-- Excerpted records follows --
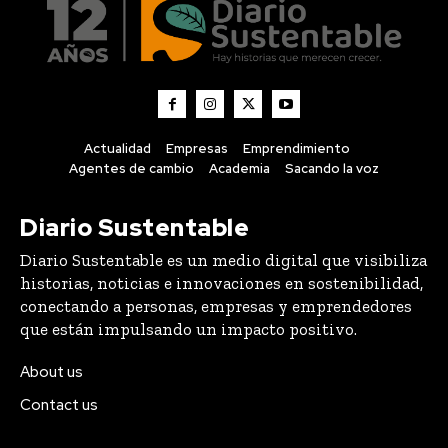
Actualidad
Empresas
Emprendimiento
Agentes de cambio
Academia
Sacando la voz
Diario Sustentable
Diario Sustentable es un medio digital que visibiliza
historias, noticias e innovaciones en sostenibilidad,
conectando a personas, empresas y emprendedores
que están impulsando un impacto positivo.
About us
Contact us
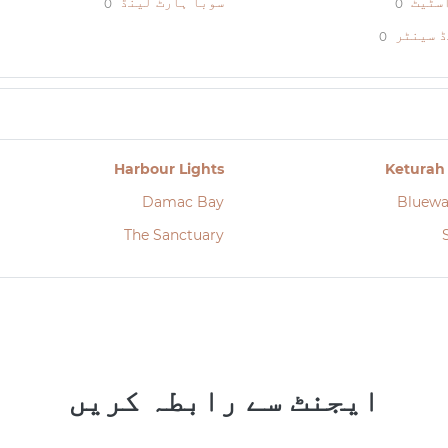
اسٹیٹ
سوبا ہارٹ لینڈ
0
0
ڈ سینٹر
0
Harbour Lights
Keturah
Damac Bay
Bluewa
The Sanctuary
ایجنٹ سے رابطہ کریں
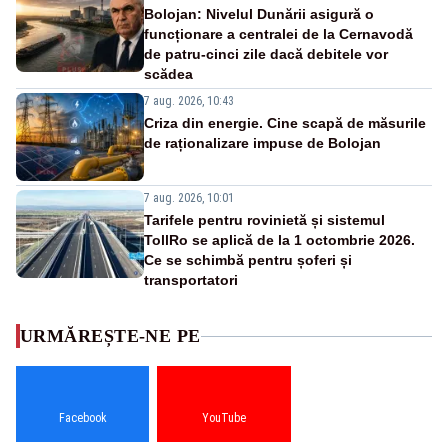
Bolojan: Nivelul Dunării asigură o
funcționare a centralei de la Cernavodă
de patru-cinci zile dacă debitele vor
scădea
7 aug. 2026, 10:43
Criza din energie. Cine scapă de măsurile
de raționalizare impuse de Bolojan
7 aug. 2026, 10:01
Tarifele pentru rovinietă și sistemul
TollRo se aplică de la 1 octombrie 2026.
Ce se schimbă pentru șoferi și
transportatori
URMĂREȘTE-NE PE
Facebook
YouTube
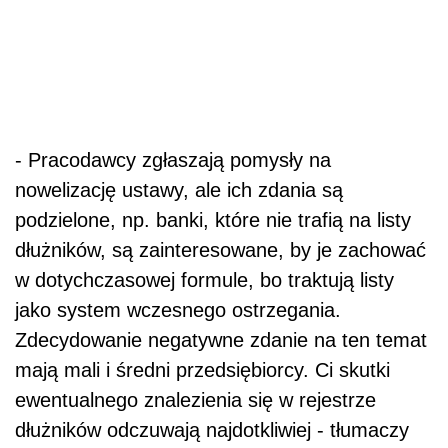
- Pracodawcy zgłaszają pomysły na
nowelizację ustawy, ale ich zdania są
podzielone, np. banki, które nie trafią na listy
dłużników, są zainteresowane, by je zachować
w dotychczasowej formule, bo traktują listy
jako system wczesnego ostrzegania.
Zdecydowanie negatywne zdanie na ten temat
mają mali i średni przedsiębiorcy. Ci skutki
ewentualnego znalezienia się w rejestrze
dłużników odczuwają najdotkliwiej - tłumaczy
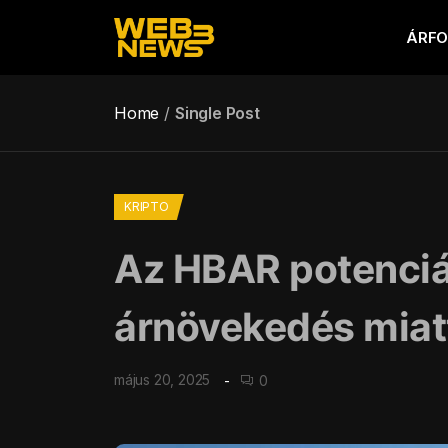
ÁRF
Home
Single Post
KRIPTO
Az HBAR potenciál
árnövekedés miat
május 20, 2025
0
-- Excerpted records concluded --
* **Problem to work on**
Please give the number of lines in the listing that include "dłużników", with nothing else.

* **Output**
2